Jupytext — Diff your Jupyter notebook as you want
The Jupyter notebook has been the go-to tools for a lot of data scientist, and it has been used widely for education due to the ability to run cell one by one. The fact that the notebook is a huge JSON file makes it hard to work with tools like git, nbdime is a great alternative if you want to see the output of Jupyter Notebook, I have written a post about nbdime about six months ago.
nbdime is great, but it does not work well with IDEs like VS Codes and PyCharm. What if there is a tool that allows you to work with notebook but you can diff like scripts? There is a simple solution — Jupytext. The magic about Jupytext is, it pairs your notebook with a .py script automatically(you can also pair with .html/.md, etc…). It is a simple but effective solution that allows you to enjoy the benefit of both sides. There are some cool things unlocked by this notebook-scripts pair.
- Open a .py script like a notebook
- Version control is easy
- Full IDE refactor capability with your Jupyter Notebook
1. Open a .py script like a notebook
You can install Jupytext with this command easily, it will install Jupytext and the notebook extension come with it.
pip install jupytext
If you have pay attention to the file name, it is actually a .py file, but you can treat it like a notebook. You can play with the file interactively in every way, except that it is still a .py file, so the output will not be cached in the script file, it only exists in your browser.

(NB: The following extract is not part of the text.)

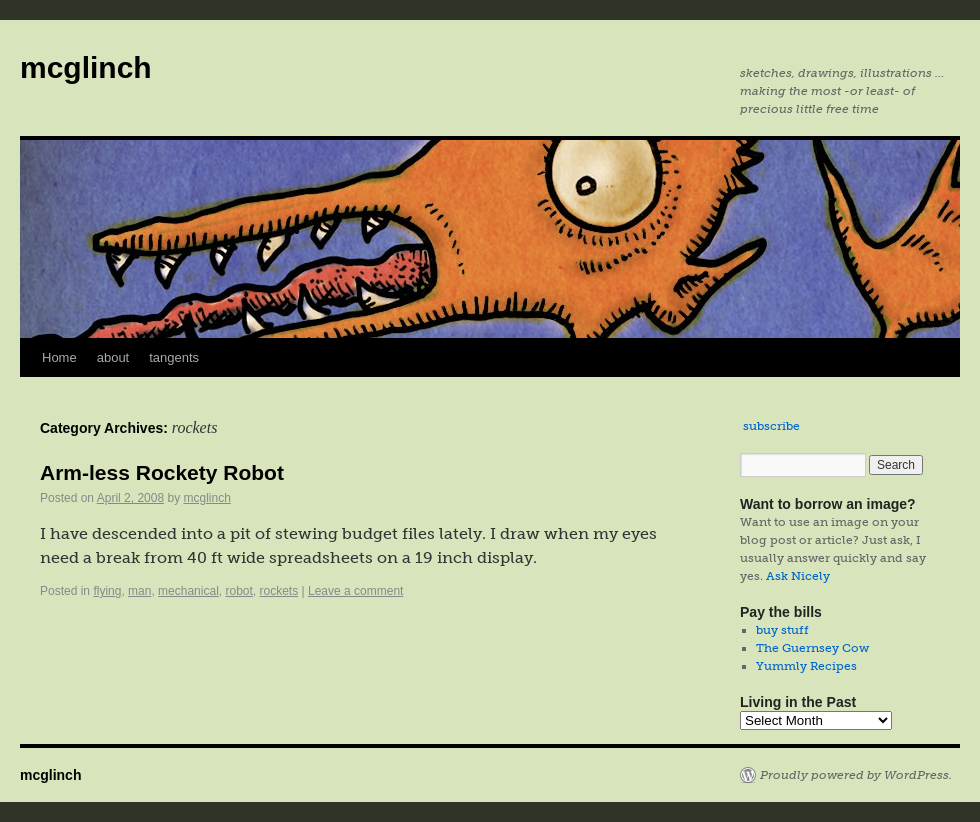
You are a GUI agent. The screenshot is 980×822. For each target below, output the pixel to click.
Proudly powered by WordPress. (856, 775)
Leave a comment (355, 591)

Pair your notebook with the script
With the notebook extension, it is just 1 click to pair your notebook. Here I have paired my notebook with light format script. If you do not care what format it is, just go with the light script. According to the Jupytext doc, these are the supported format currently.
Markdown and R Markdown documents,Julia, Python, R, Bash, Scheme, Clojure, Matlab, Octave, C++ and q/kdb+ scripts.
2. Version Control is easy
The fact that it pairs your notebook with scripts means, well, you can just version control the .py file. The notebook is not necessarily added into the repository anymore, only if you want to show the output.
3. Full refactor capability with your notebook
Jupytext try very hard to figure out the changes in your paired notebook and script. If you make changes on your notebook, the script will be updated simultaneously.
So here is the description of what I am doing.
- Do refactoring in VS Code
- Save the script file.
- Press F5 to refresh the notebook to get the new changes
Conclusion
This is my most common use case with Jupytext, but it can do a lot more. Do check out their Github page for more advanced usage. Marc himself has also written a blog about the release of Jupytext 1.0 where he explains the functionality in details. Let’s do more refactoring with notebooks.